Besides, even if Gwen were to live through this and her culture retained its power, she couldn’t ever be with a Primary.

None of it mattered anyway. If Reed learned who and what Gwen was, he’d take back all he just said and run the other way. She didn’t think her heart would survive that.

Crawling across the bed, she slipped her arms around his waist and laid her head against his strong back. The need to constantly touch him was more potent than a heroin itch. Another name, Johnny Einhoven, threaded its way through the vines just beyond her nose. She wanted to know every fraction of every inch of his tattoo. What it all meant to him. How it had shaped him.

She never would, though, and she had to accept that sooner rather than later.

“I want to go with you. I want you to make us disappear,” she said. He tilted back his head, exhaled, and slid his hands over hers. “That’s no more crazy than you asking. It just can’t happen.”

“I understand. You don’t have to say any more.”

His watch jolted alive. When he raised his wrist, she saw the message, plain as day.

Bring her to the north garden. NOW.

The tiny garden north of the garage abutted a steep rise of
rock that extended out into the water and became the promontory. A circular, brick path surrounded a dry fountain made of a pyramid of stones. It reminded Gwen of the enchanted fountain at Company HQ, but without the water running over it, it looked incomplete and lonely and made her long for her power.

Xavier stood on the far side of the fountain, next to a patch of blooming mums intermixed with withering plants at the end of their season. Small solar lamps threw weak circles of light around the little garden.

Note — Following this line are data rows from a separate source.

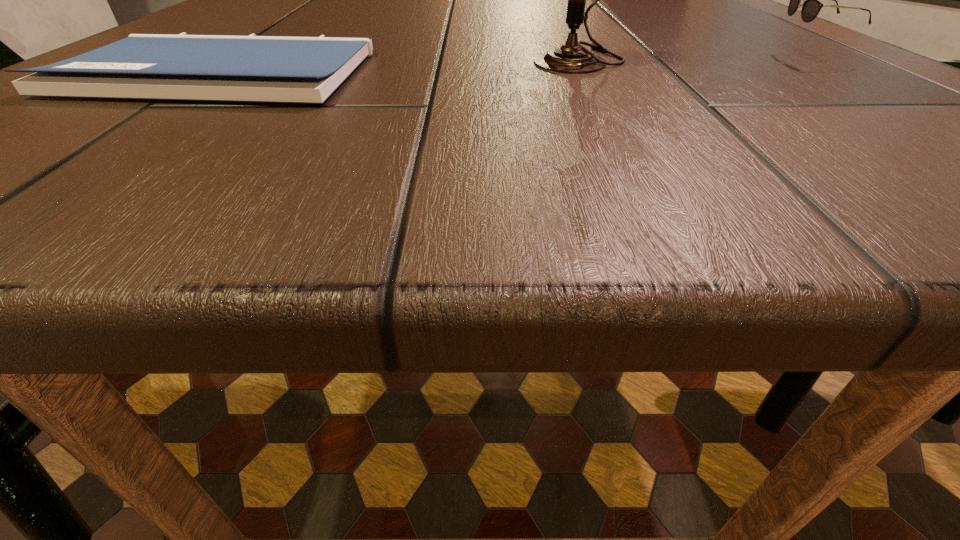 This screenshot has width=960, height=540. Find the location of `the tallest object`. the tallest object is located at coordinates (571, 58).

The image size is (960, 540). Identify the location of the second object from right to left. (571, 58).

The height and width of the screenshot is (540, 960). Identify the location of sunglasses. (812, 5).

Find the location of a particular element. the second shortest object is located at coordinates (812, 5).

Image resolution: width=960 pixels, height=540 pixels. In order to click on the leftmost object in this screenshot , I will do `click(243, 68)`.

Identify the location of the shortest object. (243, 68).

At what (x,y) coordinates should I click in order to perform the action: click on blank space located on the front-facing side of the second object from right to left. Please return your answer as a coordinate pair (x, y). The height and width of the screenshot is (540, 960). Looking at the image, I should click on (454, 60).

The height and width of the screenshot is (540, 960). I want to click on vacant space situated 0.070m on the front-facing side of the second object from right to left, so [472, 60].

Identify the location of vacant region located on the front-facing side of the second object from right to left. (454, 60).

Reed took up position by the door into the house, leaning against the wall and staring out to the lake. Gwen walked to Xavier, who watched her approach with his arms behind his back. They hadn’t been alone since the day he’d bared himself to her in the Plant.

He looked as cold and dry as the fountain.

“Are we waiting for Nora?” she asked Xavier in Tedranish.

“No.”


You
called me out here?”

He just stared. She flashed a worried look at the door. At Reed. Too late she realized her mistake.

Xavier stepped between them, filling her vision. Accusatory eyes bored into her. “Why are you looking at him?”

“I wasn’t…I just thought…where’s Nora?” What the hell was going on? Was he accusing her of something? Or was he just trying to make her squirm?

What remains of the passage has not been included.